# ford 3000 bush hog



## KyleP (Apr 8, 2012)

ive got about 300 acres that needs mowing and I run across a bush hog 307. Will a ford 3000 pull this?


----------



## sixbales (May 18, 2011)

A Bush Hog 307 is a 7' rotary cutter. For comparison, I went to Bush Hog's website and checked their SQ184 7 ft single spindle rotary cutter. Bush Hog specifies* 50 - 70 PTO Horsepower* for this mower. A Ford 3000 is rated at *38 PTO HP*, *tested 40 PTO HP*, according to tractordata.com


----------



## bpark8824 (Apr 6, 2012)

Even with a 7' mower it's going to take a long time to mow 300 acres! We have a 6' bush hog and it takes a few hours just to mow our 10 acre field.


----------



## KyleP (Apr 8, 2012)

I was wondering if anyone had tried it with a 3000. I know its going to take a long time no matter what size you use. I just thought since its mainly tall grass it might not take as much power to run.


----------



## sixbales (May 18, 2011)

I obtained the following comments from *Soundguy * on another forum:

"While I have seen a 3000 on a larger mower in dry stemmy brush even.. IMHO.. in tall lush grass, 6' is going to absorb all the hp you have.."

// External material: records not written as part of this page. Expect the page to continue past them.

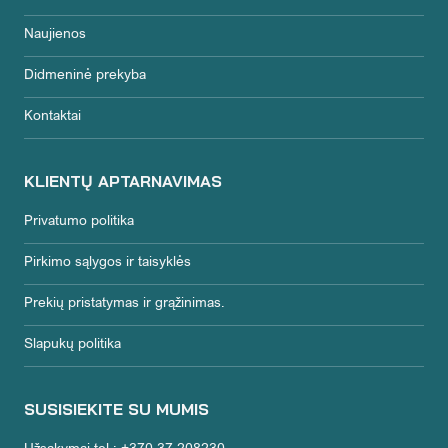
Naujienos
Didmeninė prekyba
Kontaktai
KLIENTŲ APTARNAVIMAS
Privatumo politika
Pirkimo sąlygos ir taisyklės
Prekių pristatymas ir grąžinimas.
Slapukų politika
SUSISIEKITE SU MUMIS
Užsakymai tel.: +370 37 208230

Additional comment from *Kirk Grau* on the same forum:

"I can stall my 3600 (newer version of 3000) with a 5 foot mower in the tall thick stuff around here. Can always take a half swath through the thicker stuff though."


----------



## KyleP (Apr 8, 2012)

ok I appreciate it guys! Always better to ask someone with expience first.


----------



## bpark8824 (Apr 6, 2012)

sixbales said:


> I obtained the following comments from *Soundguy * on another forum:
> 
> "While I have seen a 3000 on a larger mower in dry stemmy brush even.. IMHO.. in tall lush grass, 6' is going to absorb all the hp you have.."
> 
> ...


We've never had our 6' bush hog stall on us unless of course we hit something hard. The 3000 is fully capable of handling a 6' mower.


----------